● Exercise prompt
Before you write out the listing, remove the pictures; everything else stays exactly as it is.

● Source data
■ ■ ■ ■ ■
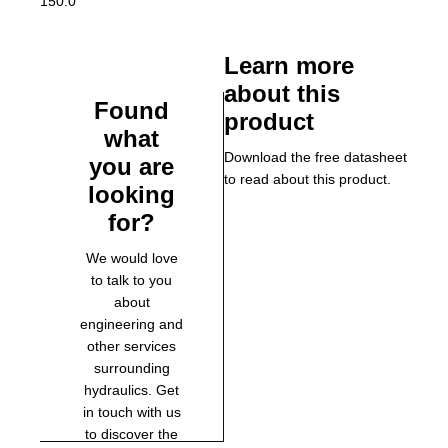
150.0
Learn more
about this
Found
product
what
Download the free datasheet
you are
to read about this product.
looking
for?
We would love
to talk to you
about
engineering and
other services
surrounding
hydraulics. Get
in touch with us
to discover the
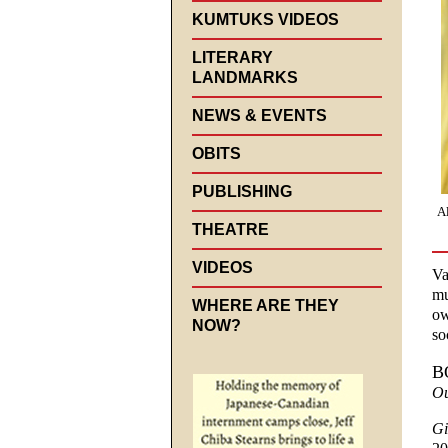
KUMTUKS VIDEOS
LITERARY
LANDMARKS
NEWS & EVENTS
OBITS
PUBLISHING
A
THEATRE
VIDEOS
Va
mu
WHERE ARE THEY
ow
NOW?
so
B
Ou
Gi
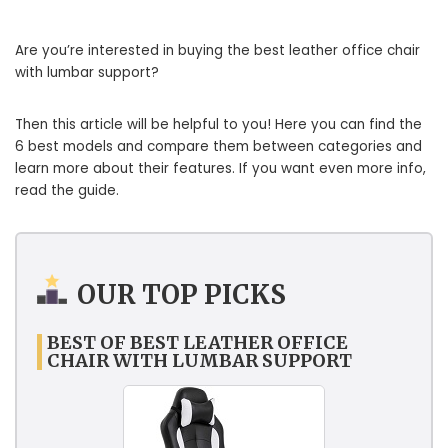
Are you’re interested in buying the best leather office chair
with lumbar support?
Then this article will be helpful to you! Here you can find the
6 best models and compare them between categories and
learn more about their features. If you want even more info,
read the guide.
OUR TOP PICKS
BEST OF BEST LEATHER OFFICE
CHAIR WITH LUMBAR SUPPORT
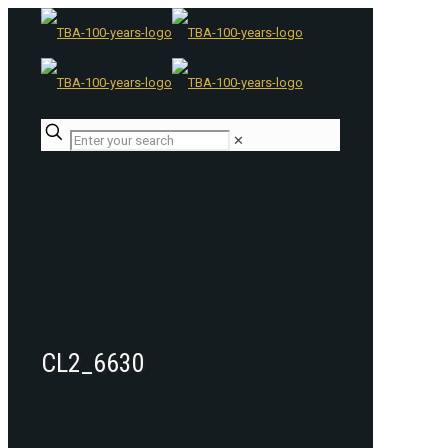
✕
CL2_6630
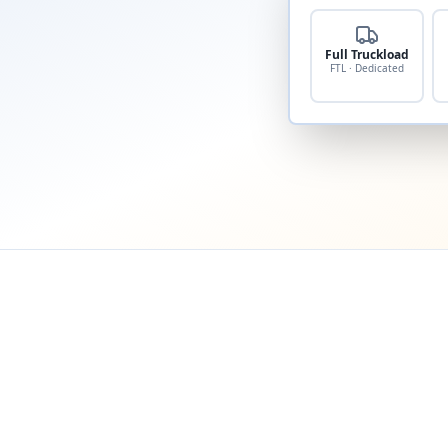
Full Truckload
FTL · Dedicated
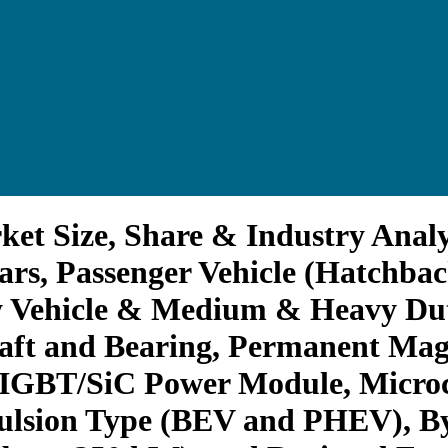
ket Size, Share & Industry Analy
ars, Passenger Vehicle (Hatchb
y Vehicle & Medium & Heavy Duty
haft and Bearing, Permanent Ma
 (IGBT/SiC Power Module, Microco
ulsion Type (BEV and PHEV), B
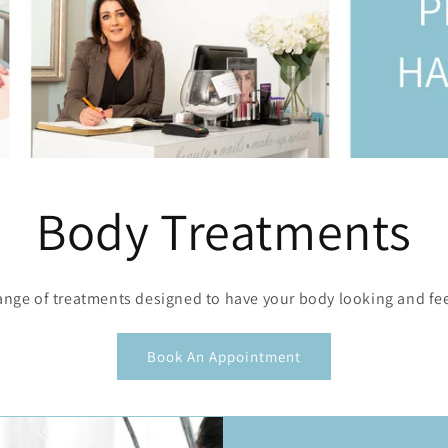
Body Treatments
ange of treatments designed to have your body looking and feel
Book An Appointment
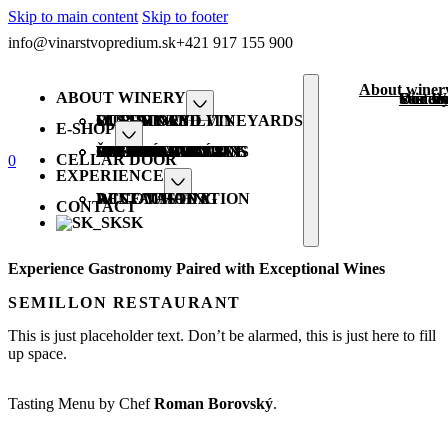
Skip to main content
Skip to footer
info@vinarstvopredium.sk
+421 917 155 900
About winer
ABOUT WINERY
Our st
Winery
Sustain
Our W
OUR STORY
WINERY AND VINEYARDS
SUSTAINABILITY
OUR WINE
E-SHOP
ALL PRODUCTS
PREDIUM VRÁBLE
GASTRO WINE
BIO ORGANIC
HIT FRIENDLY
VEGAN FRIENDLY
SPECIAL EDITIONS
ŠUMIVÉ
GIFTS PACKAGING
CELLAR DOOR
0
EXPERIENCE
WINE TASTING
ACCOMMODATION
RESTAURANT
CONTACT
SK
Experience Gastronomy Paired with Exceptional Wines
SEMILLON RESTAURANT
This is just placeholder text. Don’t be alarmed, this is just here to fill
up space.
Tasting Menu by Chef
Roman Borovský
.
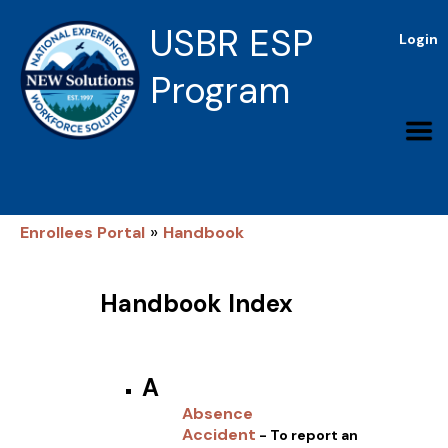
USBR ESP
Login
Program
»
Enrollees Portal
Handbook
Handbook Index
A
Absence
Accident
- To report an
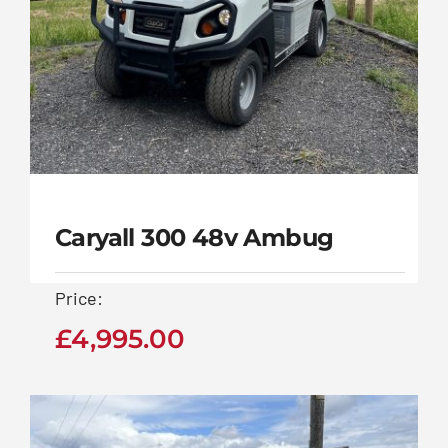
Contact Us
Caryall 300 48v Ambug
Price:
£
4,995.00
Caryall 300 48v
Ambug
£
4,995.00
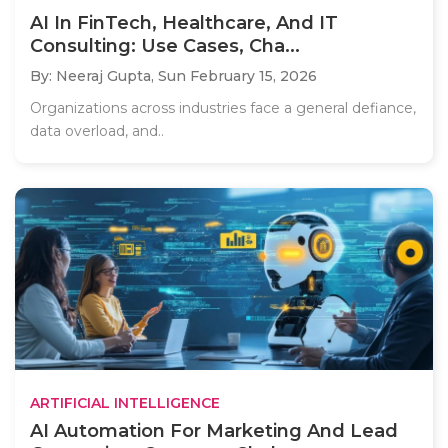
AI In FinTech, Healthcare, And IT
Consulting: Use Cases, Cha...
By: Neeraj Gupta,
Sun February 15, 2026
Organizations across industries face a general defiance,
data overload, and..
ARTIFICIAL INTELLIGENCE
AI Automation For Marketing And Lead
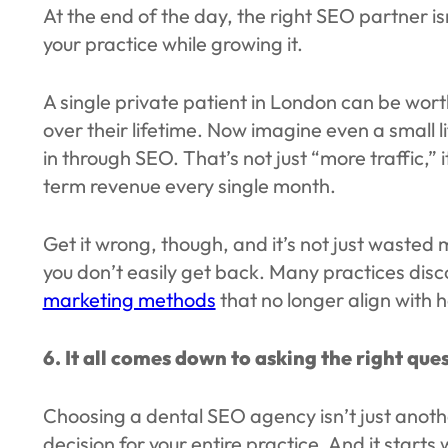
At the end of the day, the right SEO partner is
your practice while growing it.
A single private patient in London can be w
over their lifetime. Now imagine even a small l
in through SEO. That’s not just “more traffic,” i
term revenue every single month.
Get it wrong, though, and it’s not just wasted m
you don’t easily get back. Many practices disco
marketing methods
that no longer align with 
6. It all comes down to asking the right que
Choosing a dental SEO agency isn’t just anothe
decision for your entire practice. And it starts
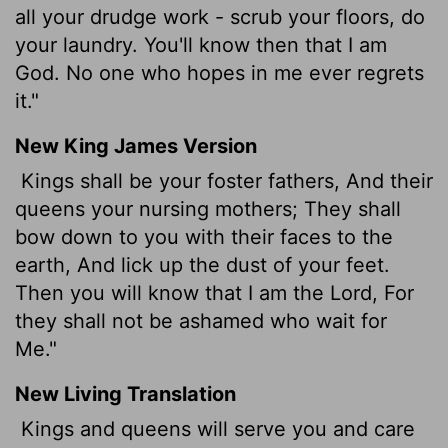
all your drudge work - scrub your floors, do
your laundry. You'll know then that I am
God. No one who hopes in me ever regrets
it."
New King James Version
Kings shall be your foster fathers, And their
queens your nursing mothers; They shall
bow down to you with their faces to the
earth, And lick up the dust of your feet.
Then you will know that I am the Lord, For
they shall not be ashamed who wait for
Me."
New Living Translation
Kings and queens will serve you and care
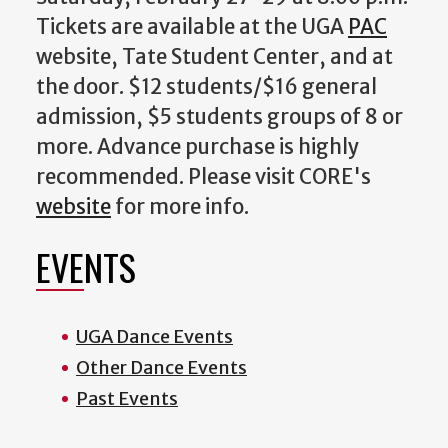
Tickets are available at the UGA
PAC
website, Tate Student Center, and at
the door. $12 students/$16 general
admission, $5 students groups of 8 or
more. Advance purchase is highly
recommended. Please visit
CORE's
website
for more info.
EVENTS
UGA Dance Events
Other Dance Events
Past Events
■ ■ ■ ■ ■
● Finished exercise
150.0
Learn more
about this
Found
product
what
Download the free datasheet
you are
to read about this product.
looking
for?
We would love
to talk to you
about
engineering and
other services
surrounding
hydraulics. Get
in touch with us
to discover the
KUMTUKS VIDEOS
LITERARY
LANDMARKS
NEWS & EVENTS
OBITS
PUBLISHING
A
THEATRE
VIDEOS
Va
mu
WHERE ARE THEY
ow
NOW?
so
B
Ou
Gi
Are you’re interested in buying the best leather office chair
with lumbar support?
Then this article will be helpful to you! Here you can find the
6 best models and compare them between categories and
learn more about their features. If you want even more info,
read the guide.
OUR TOP PICKS
BEST OF BEST LEATHER OFFICE
CHAIR WITH LUMBAR SUPPORT
✕
CL2_6630
Full Truckload
FTL · Dedicated
ket Size, Share & Industry Analy
ars, Passenger Vehicle (Hatchb
y Vehicle & Medium & Heavy Duty
haft and Bearing, Permanent Ma
 (IGBT/SiC Power Module, Microco
ulsion Type (BEV and PHEV), B
Body Treatments
ange of treatments designed to have your body looking and feel
Book An Appointment
Skip to main content
Skip to footer
info@vinarstvopredium.sk
+421 917 155 900
About winer
ABOUT WINERY
Our st
Winery
Sustain
Our W
OUR STORY
WINERY AND VINEYARDS
SUSTAINABILITY
OUR WINE
E-SHOP
ALL PRODUCTS
PREDIUM VRÁBLE
GASTRO WINE
BIO ORGANIC
HIT FRIENDLY
VEGAN FRIENDLY
SPECIAL EDITIONS
ŠUMIVÉ
GIFTS PACKAGING
CELLAR DOOR
0
EXPERIENCE
WINE TASTING
ACCOMMODATION
RESTAURANT
CONTACT
SK
Experience Gastronomy Paired with Exceptional Wines
SEMILLON RESTAURANT
This is just placeholder text. Don’t be alarmed, this is just here to fill
up space.
Tasting Menu by Chef
Roman Borovský
.
USBR ESP
Login
Program
»
Enrollees Portal
Handbook
Handbook Index
A
Absence
Accident
- To report an
Contact Us
Caryall 300 48v Ambug
Price:
£
4,995.00
Caryall 300 48v
Ambug
£
4,995.00
AI In FinTech, Healthcare, And IT
Consulting: Use Cases, Cha...
By: Neeraj Gupta,
Sun February 15, 2026
Organizations across industries face a general defiance,
data overload, and..
ARTIFICIAL INTELLIGENCE
AI Automation For Marketing And Lead
At the end of the day, the right SEO partner is
your practice while growing it.
A single private patient in London can be w
over their lifetime. Now imagine even a small l
in through SEO. That’s not just “more traffic,” i
term revenue every single month.
Get it wrong, though, and it’s not just wasted m
you don’t easily get back. Many practices disco
marketing methods
that no longer align with 
6. It all comes down to asking the right que
Choosing a dental SEO agency isn’t just anothe
decision for your entire practice. And it starts
all your drudge work - scrub your floors, do
your laundry. You'll know then that I am
God. No one who hopes in me ever regrets
it."
New King James Version
Kings shall be your foster fathers, And their
queens your nursing mothers; They shall
bow down to you with their faces to the
earth, And lick up the dust of your feet.
Then you will know that I am the Lord, For
they shall not be ashamed who wait for
Me."
New Living Translation
Kings and queens will serve you and care
Tickets are available at the UGA
PAC
website, Tate Student Center, and at
the door. $12 students/$16 general
admission, $5 students groups of 8 or
more. Advance purchase is highly
recommended. Please visit
CORE's
website
for more info.
EVENTS
UGA Dance Events
Other Dance Events
Past Events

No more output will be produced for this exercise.